Nothing about the exchange was funny. The truth is that most women who work in this field—scratch that, most women in any profession—can share their own stories like this. Once, when I asked a question about how two injuries on the left side of the offensive line would affect the calls in the running game, a veteran back told me, “You’re such a woman when it comes to this.” A columnist, who was standing nearby at the player’s locker, laughed along with him. But it wasn’t a franchise quarterback speaking at a press conference that thousands will see.

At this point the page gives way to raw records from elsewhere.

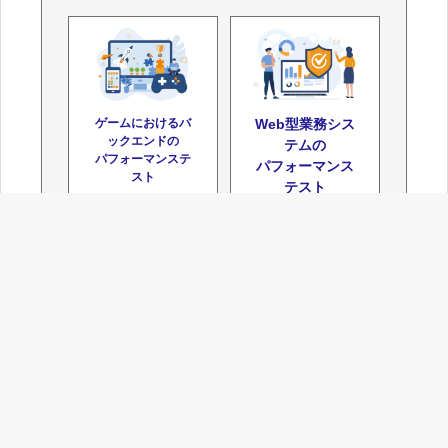
ゲームにおけるバ
Web型業務シス
ックエンドの
テムの
パフォーマンステ
パフォーマンス
スト
テスト
外部提供APIの
btoc型Webサー
パフォーマンス
ビスの
テスト
スパイクテスト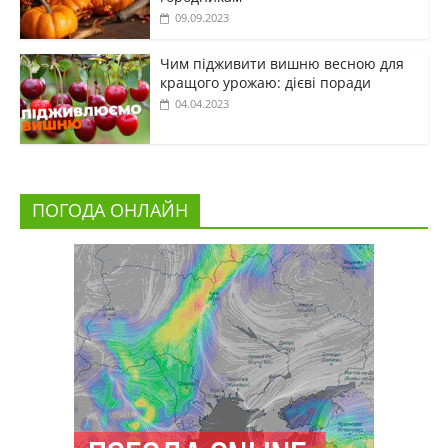
09.09.2023
Чим підживити вишню весною для
кращого урожаю: дієві поради
04.04.2023
ПОГОДА ОНЛАЙН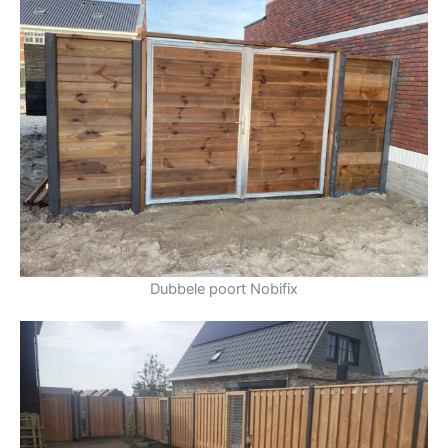
Dubbele poort Nobifix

A Panthers spokesperson said Newton and Rodrigue had a conversation after the press conference in which Cam expressed regret for referencing gender in his response. Observer columnist Scott Fowler quoted Rodrigue as saying that Newton did not apologize, and Rodrigue wrote on her Twitter account, “I spoke with him after and it was worse. I chose not to share, because I have an actual job to do today and one he will not keep me from.” Asked how the organization would address the incident, the spokesperson said that was up to head coach Ron Rivera and interim general manager Marty Hurney, and that he did not want to speak for them. Rivera is married to a former WNBA assistant coach and is the father of a college softball pitcher; Hurney began his career as a journalist asking questions about football things such as routes.

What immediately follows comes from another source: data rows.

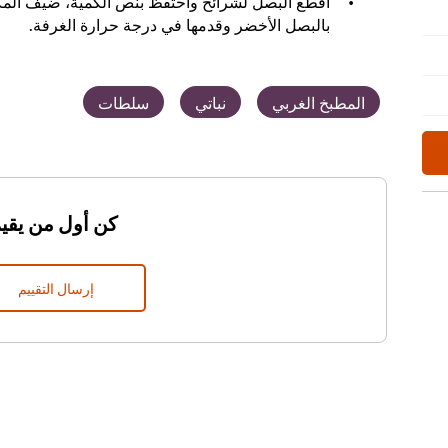
اقطع البصل لشرائح واحتفظ بنص الكمية، ضيف المكو
بالبصل الأخضر وقدمها في درجة حرارة الغرفة.
المطبخ الغربي
نباتي
سلطات
كن أول من يقيم
إرسال التقييم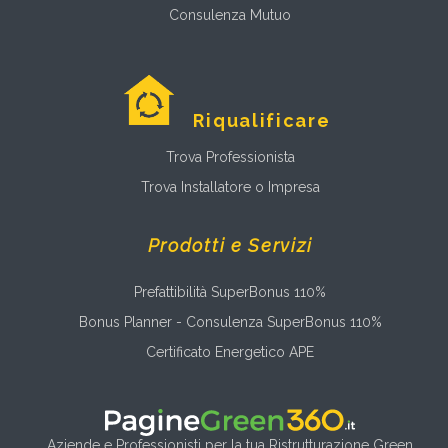
Consulenza Mutuo
Riqualificare
Trova Professionista
Trova Installatore o Impresa
Prodotti e Servizi
Prefattibilità SuperBonus 110%
Bonus Planner - Consulenza SuperBonus 110%
Certificato Energetico APE
Aziende e Professionisti per la tua Ristrutturazione Green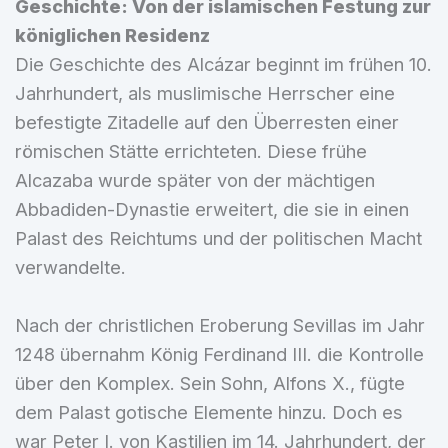
Geschichte: Von der islamischen Festung zur
königlichen Residenz
Die Geschichte des Alcázar beginnt im frühen 10.
Jahrhundert, als muslimische Herrscher eine
befestigte Zitadelle auf den Überresten einer
römischen Stätte errichteten. Diese frühe
Alcazaba wurde später von der mächtigen
Abbadiden-Dynastie erweitert, die sie in einen
Palast des Reichtums und der politischen Macht
verwandelte.
Nach der christlichen Eroberung Sevillas im Jahr
1248 übernahm König Ferdinand III. die Kontrolle
über den Komplex. Sein Sohn, Alfons X., fügte
dem Palast gotische Elemente hinzu. Doch es
war Peter I. von Kastilien im 14. Jahrhundert, der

There’s only one way to properly address it, and that’s by refusing to excuse sexism. Newton is the face of the franchise, and unless they require him to issue a public apology, the Carolina Panthers will appear to condone a role model in his community demeaning women. After Newton’s pouty press conference following the Super Bowl 50 loss, Rivera came to his defense by saying this is a different generation of athletes. Well, let’s hold him to that same standard here. He is part of a different generation—supposedly one that’s more enlightened, more inclusive and more invested in equality for all.
Newton meandered his way to an answer about Funchess being excited to play his hometown Lions this weekend, and having a different preparation level this season, but never really answered Rodrigue’s original question. It was a missed opportunity to praise his teammate after a breakout performance, or to give kudos to his coaches for their game plan that schemed receivers open against the best-prepared team in the NFL. Heck, he could have even used the question to needle the media a bit, as he often does, by making the point that Funchess proved he can run the routes that plenty of pundits have said he couldn’t run.
Shoddy route-runner, eh? How do you like him now?
Instead, Newton took a football question and turned it into a sexist jab. There was only one professional in that exchange, and it wasn’t the $100 million quarterback.